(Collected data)
┌──
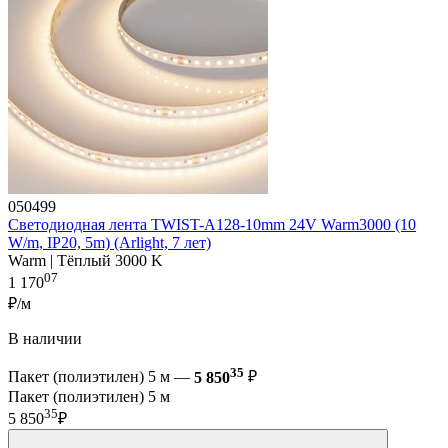
050499
Светодиодная лента TWIST-A128-10mm 24V Warm3000 (10
W/m, IP20, 5m) (Arlight, 7 лет)
Warm | Тёплый 3000 K
07
1 170
₽/м
В наличии
35
Пакет (полиэтилен) 5 м —
5 850
₽
Пакет (полиэтилен) 5 м
35
5 850
₽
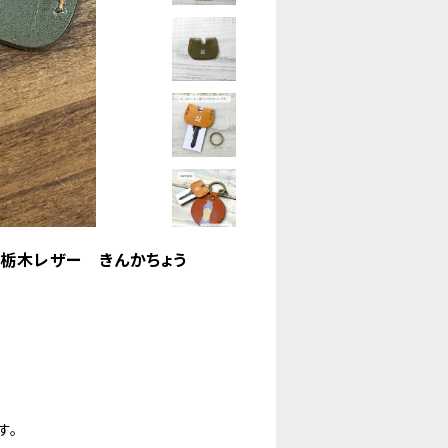
 栃木レザー きんかちょう
す。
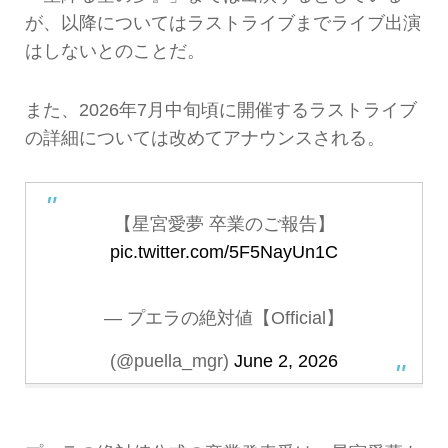
が、以降についてはラストライブまでライブ出演
はしないとのことだ。
また、2026年7月中旬頃に開催するラストライブ
の詳細については改めてアナウンスされる。
【星宮愛夢 卒業のご報告】
pic.twitter.com/5F5NayUn1C
— プエラの絶対値【Official】
(@puella_mgr)
June 2, 2026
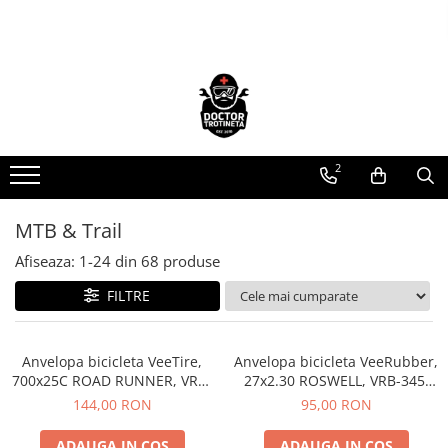
Toate Produsele
Acasa
Toate produsele
Piese de schimb
2
https://www.doctortrotineta.ro/electrica
Acceleratie
MTB & Trail
Display
Afiseaza:
1-
24
din
68
produse
Controller
Motoare
FILTRE
Cabluri
BMS
Anvelopa bicicleta VeeTire,
Anvelopa bicicleta VeeRubber,
Acumulatori
700x25C ROAD RUNNER, VRB-
27x2.30 ROSWELL, VRB-345,
Kit complet
308 BKS, 90TPI, CC FOLDABLE
27TPI, SBK, MPC WIRE BEAD -
144,00 RON
95,00 RON
- Made in Thailanda
Made in Thailanda
Contact cu cheie
ADAUGA IN COS
ADAUGA IN COS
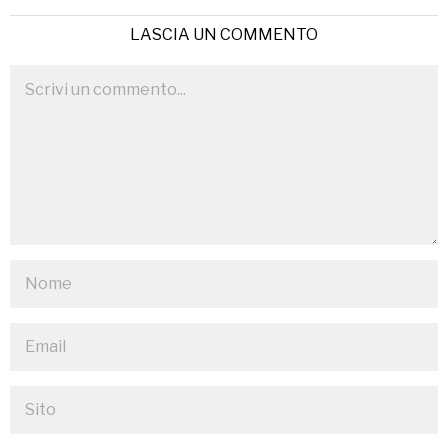
LASCIA UN COMMENTO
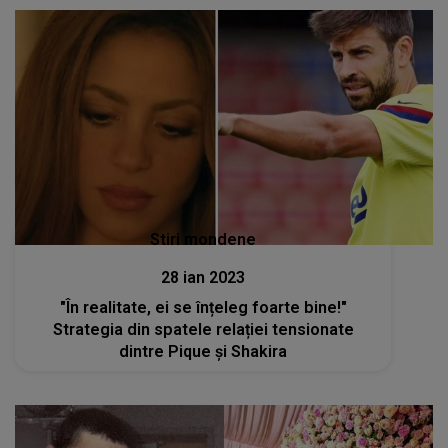
Stiri mondene
28 ian 2023
"În realitate, ei se înțeleg foarte bine!"
Strategia din spatele relației tensionate
dintre Pique și Shakira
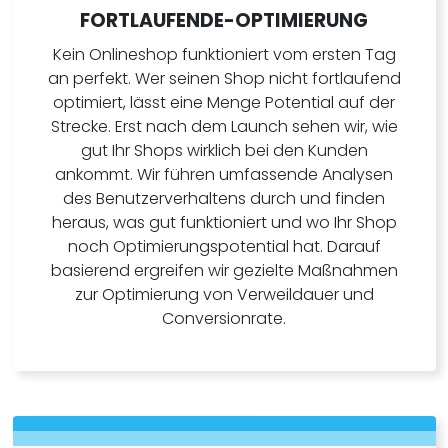
FORTLAUFENDE-OPTIMIERUNG
Kein Onlineshop funktioniert vom ersten Tag
an perfekt. Wer seinen Shop nicht fortlaufend
optimiert, lässt eine Menge Potential auf der
Strecke. Erst nach dem Launch sehen wir, wie
gut Ihr Shops wirklich bei den Kunden
ankommt. Wir führen umfassende Analysen
des Benutzerverhaltens durch und finden
heraus, was gut funktioniert und wo Ihr Shop
noch Optimierungspotential hat. Darauf
basierend ergreifen wir gezielte Maßnahmen
zur Optimierung von Verweildauer und
Conversionrate.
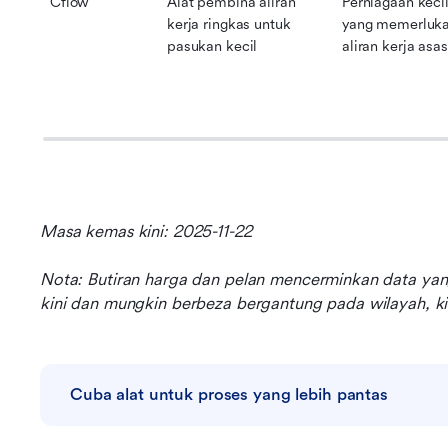
Cflow
Alat pembina aliran 
Perniagaan kecil
kerja ringkas untuk 
yang memerluka
pasukan kecil
aliran kerja asas
Masa kemas kini: 2025-11-22
Nota: Butiran harga dan pelan mencerminkan data yan
kini dan mungkin berbeza bergantung pada wilayah, ki
Cuba alat untuk proses yang lebih pantas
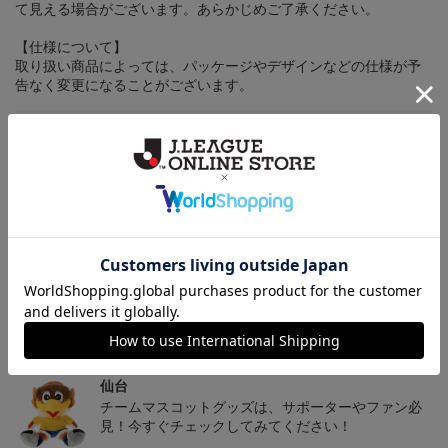
て見える場合がございます。あらかじめご了承ください。
【仕様について】
取り扱い商品によっては、パッケージやデザインなどの仕様が予
告なく変更になることがございます。
その他
決済について
ギフト対応について
ヘルプページ
トピックス
仙台
チームマスコットグッズは、サポーターやファン必
見！今すぐチェックしてみてください！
└──
Could you set down, exactly as written, every line from the start of the records above through the line containing "(@puella_mgr)", leaving the pictures out?

050499
Светодиодная лента TWIST-A128-10mm 24V Warm3000 (10
W/m, IP20, 5m) (Arlight, 7 лет)
Warm | Тёплый 3000 K
07
1 170
₽/м
В наличии
35
Пакет (полиэтилен) 5 м —
5 850
₽
Пакет (полиэтилен) 5 м
35
5 850
₽
 栃木レザー きんかちょう
す。
が、以降についてはラストライブまでライブ出演
はしないとのことだ。
また、2026年7月中旬頃に開催するラストライブ
の詳細については改めてアナウンスされる。
【星宮愛夢 卒業のご報告】
pic.twitter.com/5F5NayUn1C
— プエラの絶対値【Official】
(@puella_mgr)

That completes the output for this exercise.